Putting Email Obfuscation to the Test
A few decades ago, when spam was relatively new, spammers would collect emails by crawling the web. It isn’t difficult to write a script that downloads webpages, and follows all the links it finds, and goes through millions of pages a week (this was the late 90s). All through that journey, they would scan each page for email addresses (also a simple task). In this way they grew long lists of email addresses to send spam to. These were the emails of unwitting students and researchers publishing academic papers, sales people anxious for leads, and businesses large and small that wanted the public to be able to contact them.
Ever since, it is a terrible idea to publish your email address on the internet. That is still one of the best ways to get spam.
Over the years, we developed ways of publishing email addresses that would confound those crawlers, but every year they got smarter and figured them out. But how well do they work? It’s not easy to know unless you publish your own email address, which is what I’m doing in this post. Of course I'm not using my personal address, but instead some throw-away email addresses from free email providers that should be around for years.
The emails used in these tests may look scrambled, and they are in fact some random letters - I didn’t want guessable email addresses either, as that would skew the results. Email spammers don’t need to crawl the web to find addresses that are just known words. All they need to do is run through the dictionary and add @gmail.com to the end of every word and they probably have someone’s address. I’m sorry if your email address is aardvark at whatever dot com.
Testing 1 different ways to hide emails
(More to come)
- The JavaScript Scramble
-
This is a simple obfuscation where the original string has noise mixed in with it. A tiny JavaScript removes the noise and writes the original html to the document.

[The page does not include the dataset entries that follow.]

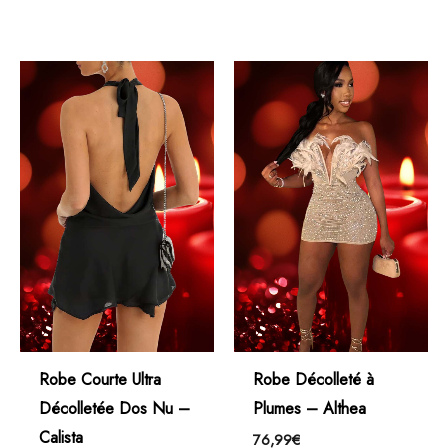
Robe Courte Ultra
Robe Décolleté à
Décolletée Dos Nu –
Plumes – Althea
Calista
76,99
€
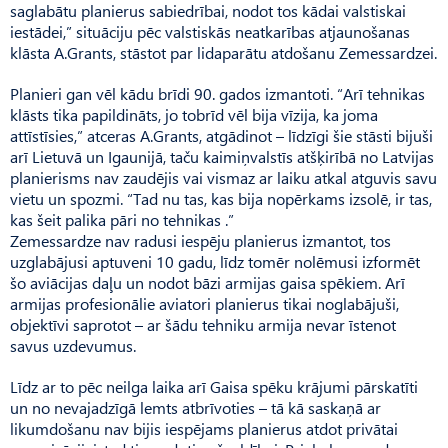
saglabātu planierus sabiedrībai, nodot tos kādai valstiskai
iestādei,” situāciju pēc valstiskās neatkarības atjaunošanas
klāsta A.Grants, stāstot par lid­aparātu atdošanu Zemessardzei.
Planieri gan vēl kādu brīdi 90. gados izmantoti. “Arī tehnikas
klāsts tika papildināts, jo tobrīd vēl bija vīzija, ka joma
attīstīsies,” atceras A.Grants, atgādinot – līdzīgi šie stāsti bijuši
arī Lietuvā un Igaunijā, taču kaimiņvalstīs atšķirībā no Latvijas
planierisms nav zaudējis vai vismaz ar laiku atkal atguvis savu
vietu un spozmi. “Tad nu tas, kas bija nopērkams izsolē, ir tas,
kas šeit palika pāri no tehnikas .”
Zemessardze nav radusi iespēju planierus izmantot, tos
uzglabājusi aptuveni 10 gadu, līdz tomēr nolēmusi izformēt
šo aviācijas daļu un nodot bāzi armijas gaisa spēkiem. Arī
armijas profesionālie aviatori planierus tikai noglabājuši,
objektīvi saprotot – ar šādu tehniku armija nevar īstenot
savus uzdevumus.
Līdz ar to pēc neilga laika arī Gaisa spēku krājumi pārskatīti
un no nevajadzīgā lemts atbrīvoties – tā kā saskaņā ar
likumdošanu nav bijis iespējams planierus atdot privātai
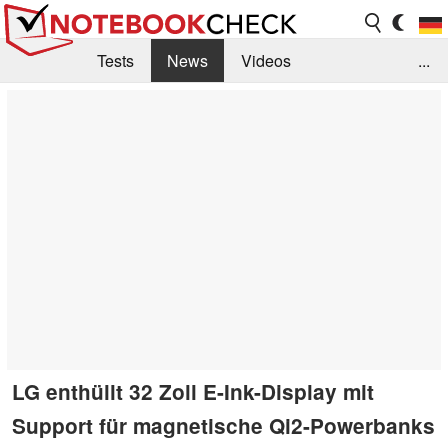
Tests
News
Videos
...
Benchmarks & Tech
Externe Tests
Kaufberatung
Deals
Suche
Jobs
Forum
LG enthüllt 32 Zoll E-Ink-Display mit
Support für magnetische Qi2-Powerbanks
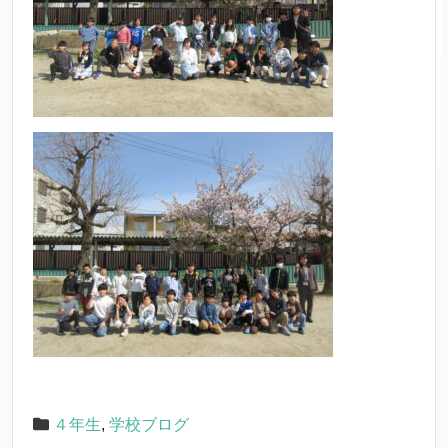
４年生
,
学校ブログ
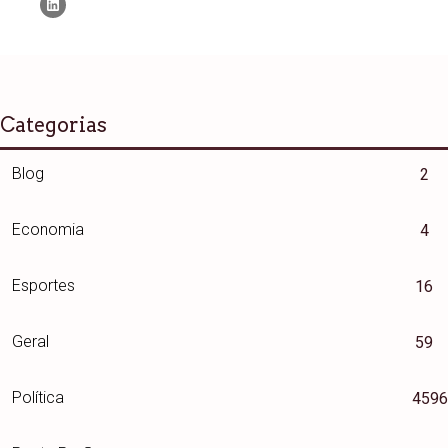
Categorias
Blog
2
Economia
4
Esportes
16
Geral
59
Política
4596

This is an older method that relies on the idea that crawlers only load and parse the HTML, and do not run the JavaScript.
has been published on this page since February 26, 2022. Emails received so far: 0 (last updated 2022-03-01).
Advantages: You can scramble complex html and all of it is processed by the browser as though it was never scrambled.
Disadvantages: It requires a back-end script (php, ruby, etc) to scramble the html.
It is well known that the big crawlers like Google can and do run the JavaScript on pages that they crawl, but Google isn’t trying to create spam. Are the malicious crawlers sophisticated enough to run the JavaScript on this page? Let’s find out.